Tuesday, October 28, 2008

Copper Mine in Jordan MUST be PROOF of King Solomon

Or maybe it's just a copper mine in Jordan from the 10th century BCE with no connection to King Solomon.

"Write the news, make it plain in the papers, so that the one who reads may run with it." 
(Hab. 2:2 . . . sort of)

This morning I read that a 10th century BCE copper mine had been discovered in Jordan.  The headline suggested a connection to King Solomon.  I dismissed it as yet another example of sensationalized speculation about the Bible and archaeology.  These archaeologists sure know how to get press time. 

To be fair, Thomas Levy's comments about the biblical connections are cautious and limited.  The original story I saw even cautions that the biblical connection is "an open question."

I discovered by mid-afternoon that the story had garnered a lot of attention in blogs and other less reliable forms of media.  The LA Times proclamation that the "Copper ruins in Jordan bolster biblical record of King Solomon" was particularly distressing since Levy made no such strong claim.  It's typical of the media's treatment of artifacts potentially related to the Bible.  They read the press release and then run with it, blowing it up into something bigger than originally claimed.  More examples can be found from the London Times and Science News.  At least the Science News version is more balanced.
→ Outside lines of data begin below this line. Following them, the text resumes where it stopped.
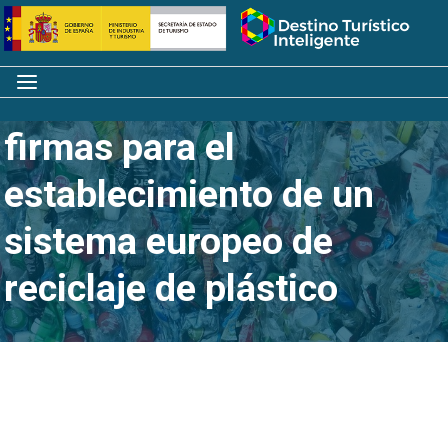
Saltar
Inicio
al
contenido
Menú
Se inicia la recogida de
firmas para el
establecimiento de un
sistema europeo de
reciclaje de plástico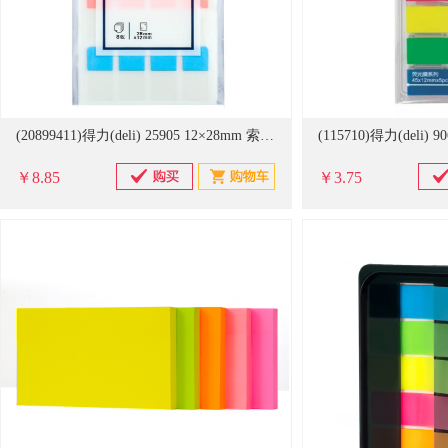
(20899411)得力(deli) 25905 12×28mm 索引标贴(单位：包)
(115710)得力(deli
￥8.85
￥3.75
It's not even clear at this point whether the mines were controlled by Israel or local Edomite rulers.  All it does is suggest plausibility for one potential source of revenue for a renowned wealthy king from the appropriate era.  Levy's conclusions are cautious and preliminary.  He seems hesitant to make a strong claim until he has more data (though at the same time he's happy to exploit the publicity garnered by a tentative biblical connection).  He even seems to distance himself somewhat from the Bible and the spade style of biblical archaeology from the mid 20th century.
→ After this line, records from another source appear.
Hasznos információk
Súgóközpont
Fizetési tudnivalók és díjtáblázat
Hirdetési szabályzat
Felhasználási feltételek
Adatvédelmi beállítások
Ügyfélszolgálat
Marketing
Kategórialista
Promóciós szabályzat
Here's a run-down of blogs weighing in on the discovery.  Read Duane for the Mark Twain quote. Read Paleojudaica for quotes of Israel Finkelstein raining on the parade (via Science News) and for Jim's helpfully cautious comments.  PhDiva reproduces the original press release.  Jim West was one of the first to blog on it.  Dr. Claude Mariottini also reproduces part of the original story with a few comments on the significance of the find.  Finally, Todd Bolen has posted some pictures of the site, reminding us that it's not a new story at all and linking to a NY Times article from 2006 on it along with links to the official university press release and a video.  Perhaps the hype is meant to promote BAR's latest round of DVD lectures from their 2009 catalog.  After all, Levy's lecture is titled "King Solomon's Mines and the Archaeology of the Edom Lowlands: Recent Excavations in Southern Jordan."

1 comment:

  1. The mines may or may not be related to Solomon but the story provides an opportunity for discussion and controversy.